For the wholesale automotive space, that disruptive company is ACV Auctions, which announced new funding and a new CEO on Monday.
The company raised $5 million in venture funding, led by Tribeca Venture Partners, with participation from SoftBank Capital NY, Armory Square Ventures and Rand Capital. ACV had previously raised a $1 million angel round, and it was also the winner of the 43North startup competition in 2015, which came with a $1 million prize.
Along with the new funding, it was announced that George Chamoun joined the company as its new Chief Executive Officer. He is replacing ACV Auctions co-founder Joe Neiman, who will focus on market development at the company going forward.
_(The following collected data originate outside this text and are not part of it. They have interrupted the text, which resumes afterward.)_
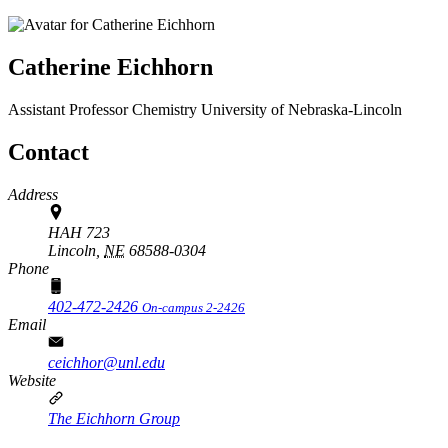
Catherine Eichhorn
Assistant Professor
Chemistry
University of Nebraska-Lincoln
Contact
Address
HAH 723
Lincoln,
NE
68588-0304
Phone
402-472-2426
On-campus 2-2426
Email
ceichhor@unl.edu
Website
The Eichhorn Group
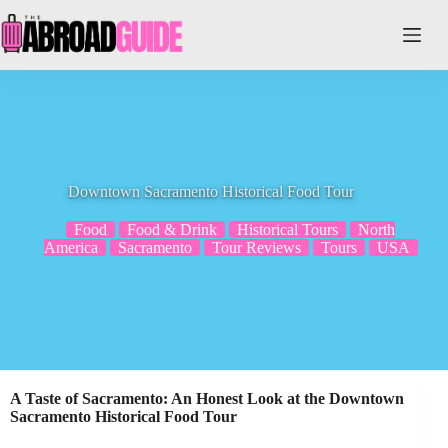
Skip
to
content
Downtown Sacramento Historical Food Tour
Food
Food & Drink
Historical Tours
North
America
Sacramento
Tour Reviews
Tours
USA
A Taste of Sacramento: An Honest Look at the Downtown
Sacramento Historical Food Tour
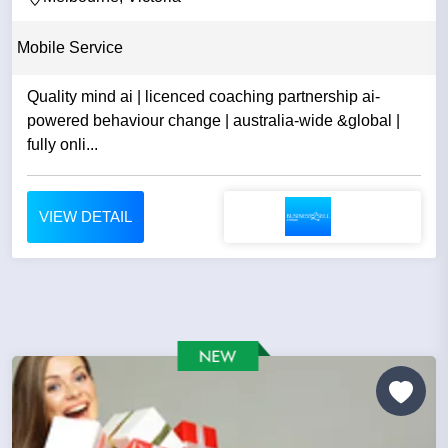
Mobile Service
Quality mind ai | licenced coaching partnership ai-
powered behaviour change | australia-wide &global |
fully onli...
VIEW DETAIL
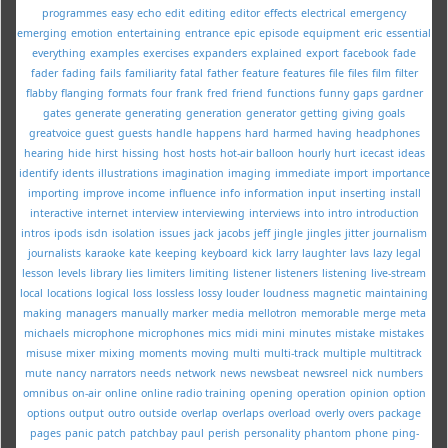
programmes
easy
echo
edit
editing
editor
effects
electrical
emergency
emerging
emotion
entertaining
entrance
epic
episode
equipment
eric
essential
everything
examples
exercises
expanders
explained
export
facebook
fade
fader
fading
fails
familiarity
fatal
father
feature
features
file
files
film
filter
flabby
flanging
formats
four
frank
fred
friend
functions
funny
gaps
gardner
gates
generate
generating
generation
generator
getting
giving
goals
greatvoice
guest
guests
handle
happens
hard
harmed
having
headphones
hearing
hide
hirst
hissing
host
hosts
hot-air balloon
hourly
hurt
icecast
ideas
identify
idents
illustrations
imagination
imaging
immediate
import
importance
importing
improve
income
influence
info
information
input
inserting
install
interactive
internet
interview
interviewing
interviews
into
intro
introduction
intros
ipods
isdn
isolation
issues
jack
jacobs
jeff
jingle
jingles
jitter
journalism
journalists
karaoke
kate
keeping
keyboard
kick
larry
laughter
lavs
lazy
legal
lesson
levels
library
lies
limiters
limiting
listener
listeners
listening
live-stream
local
locations
logical
loss
lossless
lossy
louder
loudness
magnetic
maintaining
making
managers
manually
marker
media
mellotron
memorable
merge
meta
michaels
microphone
microphones
mics
midi
mini
minutes
mistake
mistakes
misuse
mixer
mixing
moments
moving
multi
multi-track
multiple
multitrack
mute
nancy
narrators
needs
network
news
newsbeat
newsreel
nick
numbers
omnibus
on-air
online
online radio training
opening
operation
opinion
option
options
output
outro
outside
overlap
overlaps
overload
overly
overs
package
pages
panic
patch
patchbay
paul
perish
personality
phantom
phone
ping-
Chamoun has many ties to ACV, and the team. Not only was he one of the company's angel investors, he also co-founded Synacor, a multiscreen technology and monetization partner, with ACV co-founder Dan Magnuszewski. Synacor went public in 2012.
"About a year ago, some friends, including Dan, came to me and said, 'Would you consider being an angel investor?' So, I helped them, coached them, and it turned out to be a special company," Chamoun told me in an interview.
"We kept in touch, and they came to me when they were looking for some growth advice. Eventually, Joe said, 'We really want you to join and come on board to help grow this thing.' So it was a natural thing that developed. They had an unbelievable business, and now I'll focus on scaling it."
ACV Auctions is a mobile platform that enables used-car dealers to view, bid and purchase car inventory via online auctions. These live auctions are conducted from franchise dealer lots.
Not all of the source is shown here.